Exercise brief
Print the range of lines that opens with the line containing "See the attached image. ## Task" and closes with the last line of the listing. Include both ends; print nothing more.

Data to examine
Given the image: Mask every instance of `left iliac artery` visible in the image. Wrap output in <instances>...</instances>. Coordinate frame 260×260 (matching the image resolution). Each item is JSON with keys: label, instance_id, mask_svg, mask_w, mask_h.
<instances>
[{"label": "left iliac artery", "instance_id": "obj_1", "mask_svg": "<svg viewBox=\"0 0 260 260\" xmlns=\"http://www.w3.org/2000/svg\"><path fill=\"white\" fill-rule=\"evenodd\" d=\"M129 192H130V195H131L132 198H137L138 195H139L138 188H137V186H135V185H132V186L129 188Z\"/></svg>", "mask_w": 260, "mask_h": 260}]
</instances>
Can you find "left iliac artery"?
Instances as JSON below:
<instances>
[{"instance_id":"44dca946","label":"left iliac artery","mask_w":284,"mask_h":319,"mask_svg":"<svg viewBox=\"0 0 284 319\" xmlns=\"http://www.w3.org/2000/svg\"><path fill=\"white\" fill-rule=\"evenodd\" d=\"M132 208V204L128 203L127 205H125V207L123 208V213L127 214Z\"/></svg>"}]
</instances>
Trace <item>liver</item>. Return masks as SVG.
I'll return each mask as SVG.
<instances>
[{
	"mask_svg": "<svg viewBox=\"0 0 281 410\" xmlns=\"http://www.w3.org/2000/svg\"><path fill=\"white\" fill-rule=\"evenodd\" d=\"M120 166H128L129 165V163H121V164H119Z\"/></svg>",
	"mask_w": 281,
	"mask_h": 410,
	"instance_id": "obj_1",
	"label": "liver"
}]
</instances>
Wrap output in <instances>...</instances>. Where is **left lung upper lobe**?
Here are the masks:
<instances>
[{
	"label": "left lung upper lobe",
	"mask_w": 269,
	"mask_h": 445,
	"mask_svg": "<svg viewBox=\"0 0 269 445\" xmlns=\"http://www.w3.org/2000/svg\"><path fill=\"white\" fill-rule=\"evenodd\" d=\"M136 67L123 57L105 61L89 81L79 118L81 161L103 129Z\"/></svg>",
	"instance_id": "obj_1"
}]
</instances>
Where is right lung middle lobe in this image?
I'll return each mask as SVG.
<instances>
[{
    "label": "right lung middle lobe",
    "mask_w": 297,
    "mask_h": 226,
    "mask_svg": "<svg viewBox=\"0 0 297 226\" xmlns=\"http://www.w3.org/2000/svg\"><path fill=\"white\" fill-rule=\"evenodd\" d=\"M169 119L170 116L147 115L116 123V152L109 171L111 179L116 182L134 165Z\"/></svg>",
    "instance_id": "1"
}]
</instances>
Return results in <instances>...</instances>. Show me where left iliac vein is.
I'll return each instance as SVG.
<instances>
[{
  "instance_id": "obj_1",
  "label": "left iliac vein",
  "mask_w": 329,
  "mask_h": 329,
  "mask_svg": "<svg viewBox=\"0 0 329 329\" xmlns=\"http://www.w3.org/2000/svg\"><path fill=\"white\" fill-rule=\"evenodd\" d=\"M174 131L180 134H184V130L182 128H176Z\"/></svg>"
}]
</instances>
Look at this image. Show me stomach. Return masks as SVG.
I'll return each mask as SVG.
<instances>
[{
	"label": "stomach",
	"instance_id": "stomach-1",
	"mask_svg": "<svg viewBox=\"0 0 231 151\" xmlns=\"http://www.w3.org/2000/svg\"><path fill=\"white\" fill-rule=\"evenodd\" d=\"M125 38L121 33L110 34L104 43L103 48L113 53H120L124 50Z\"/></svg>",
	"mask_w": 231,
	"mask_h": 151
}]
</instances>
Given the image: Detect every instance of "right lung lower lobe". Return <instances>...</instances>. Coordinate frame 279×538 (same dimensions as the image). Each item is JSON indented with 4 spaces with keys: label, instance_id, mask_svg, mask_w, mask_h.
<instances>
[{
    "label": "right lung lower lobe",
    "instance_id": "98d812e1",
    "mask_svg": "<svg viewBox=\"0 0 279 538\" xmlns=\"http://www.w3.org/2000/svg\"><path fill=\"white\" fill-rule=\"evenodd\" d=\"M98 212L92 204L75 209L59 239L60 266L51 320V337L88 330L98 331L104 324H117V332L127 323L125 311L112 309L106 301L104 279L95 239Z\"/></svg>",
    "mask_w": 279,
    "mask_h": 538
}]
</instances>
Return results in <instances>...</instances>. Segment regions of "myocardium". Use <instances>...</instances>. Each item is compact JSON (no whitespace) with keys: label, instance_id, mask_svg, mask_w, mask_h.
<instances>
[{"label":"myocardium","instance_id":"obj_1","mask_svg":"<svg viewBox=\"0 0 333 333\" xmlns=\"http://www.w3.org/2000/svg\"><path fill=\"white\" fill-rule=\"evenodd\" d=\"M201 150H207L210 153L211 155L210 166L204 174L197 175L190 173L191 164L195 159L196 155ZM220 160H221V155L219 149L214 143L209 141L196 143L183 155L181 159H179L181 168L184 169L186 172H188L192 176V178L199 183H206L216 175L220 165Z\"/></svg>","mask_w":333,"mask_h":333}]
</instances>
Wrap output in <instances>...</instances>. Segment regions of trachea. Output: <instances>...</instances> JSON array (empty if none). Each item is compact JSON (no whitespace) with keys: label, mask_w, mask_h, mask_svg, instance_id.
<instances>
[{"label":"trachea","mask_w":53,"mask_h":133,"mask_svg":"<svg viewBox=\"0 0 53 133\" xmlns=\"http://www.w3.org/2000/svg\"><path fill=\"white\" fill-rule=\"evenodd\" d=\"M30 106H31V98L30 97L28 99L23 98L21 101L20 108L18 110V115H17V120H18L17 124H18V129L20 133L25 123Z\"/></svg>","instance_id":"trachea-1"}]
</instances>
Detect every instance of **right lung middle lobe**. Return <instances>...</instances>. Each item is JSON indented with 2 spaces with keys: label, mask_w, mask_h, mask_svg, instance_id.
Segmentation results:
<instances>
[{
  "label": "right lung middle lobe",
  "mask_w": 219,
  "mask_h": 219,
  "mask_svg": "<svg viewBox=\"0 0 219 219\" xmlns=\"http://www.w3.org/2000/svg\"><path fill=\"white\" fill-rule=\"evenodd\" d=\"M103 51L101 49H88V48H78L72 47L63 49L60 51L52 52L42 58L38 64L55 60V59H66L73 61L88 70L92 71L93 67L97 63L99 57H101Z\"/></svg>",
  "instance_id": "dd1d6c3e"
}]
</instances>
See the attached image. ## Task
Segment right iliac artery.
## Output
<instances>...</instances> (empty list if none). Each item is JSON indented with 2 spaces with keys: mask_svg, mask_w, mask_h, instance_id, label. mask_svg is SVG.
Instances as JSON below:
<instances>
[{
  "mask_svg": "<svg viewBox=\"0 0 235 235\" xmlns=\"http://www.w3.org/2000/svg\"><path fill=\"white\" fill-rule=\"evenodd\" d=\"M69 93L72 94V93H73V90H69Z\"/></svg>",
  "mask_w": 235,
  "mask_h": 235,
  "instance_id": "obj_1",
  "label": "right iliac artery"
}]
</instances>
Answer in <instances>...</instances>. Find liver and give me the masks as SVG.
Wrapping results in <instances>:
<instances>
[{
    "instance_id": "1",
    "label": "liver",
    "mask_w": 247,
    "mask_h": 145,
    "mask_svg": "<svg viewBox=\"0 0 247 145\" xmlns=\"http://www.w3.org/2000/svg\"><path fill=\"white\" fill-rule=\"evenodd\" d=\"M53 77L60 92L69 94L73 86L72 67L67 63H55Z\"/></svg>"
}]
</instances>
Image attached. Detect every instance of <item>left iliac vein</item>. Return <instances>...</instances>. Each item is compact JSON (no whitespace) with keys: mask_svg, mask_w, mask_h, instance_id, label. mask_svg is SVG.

Exercise answer
See the attached image. ## Task
Segment right iliac artery.
## Output
<instances>...</instances> (empty list if none). Each item is JSON indented with 2 spaces with keys: mask_svg, mask_w, mask_h, instance_id, label. mask_svg is SVG.
Instances as JSON below:
<instances>
[{
  "mask_svg": "<svg viewBox=\"0 0 235 235\" xmlns=\"http://www.w3.org/2000/svg\"><path fill=\"white\" fill-rule=\"evenodd\" d=\"M69 93L72 94V93H73V90H69Z\"/></svg>",
  "mask_w": 235,
  "mask_h": 235,
  "instance_id": "obj_1",
  "label": "right iliac artery"
}]
</instances>
Answer in <instances>...</instances>. Find liver and give me the masks as SVG.
Wrapping results in <instances>:
<instances>
[{
    "instance_id": "1",
    "label": "liver",
    "mask_w": 247,
    "mask_h": 145,
    "mask_svg": "<svg viewBox=\"0 0 247 145\" xmlns=\"http://www.w3.org/2000/svg\"><path fill=\"white\" fill-rule=\"evenodd\" d=\"M53 77L60 92L69 94L73 86L72 67L67 63H55Z\"/></svg>"
}]
</instances>
Image attached. Detect every instance of <item>left iliac vein</item>. Return <instances>...</instances>. Each item is compact JSON (no whitespace) with keys: mask_svg, mask_w, mask_h, instance_id, label. mask_svg is SVG.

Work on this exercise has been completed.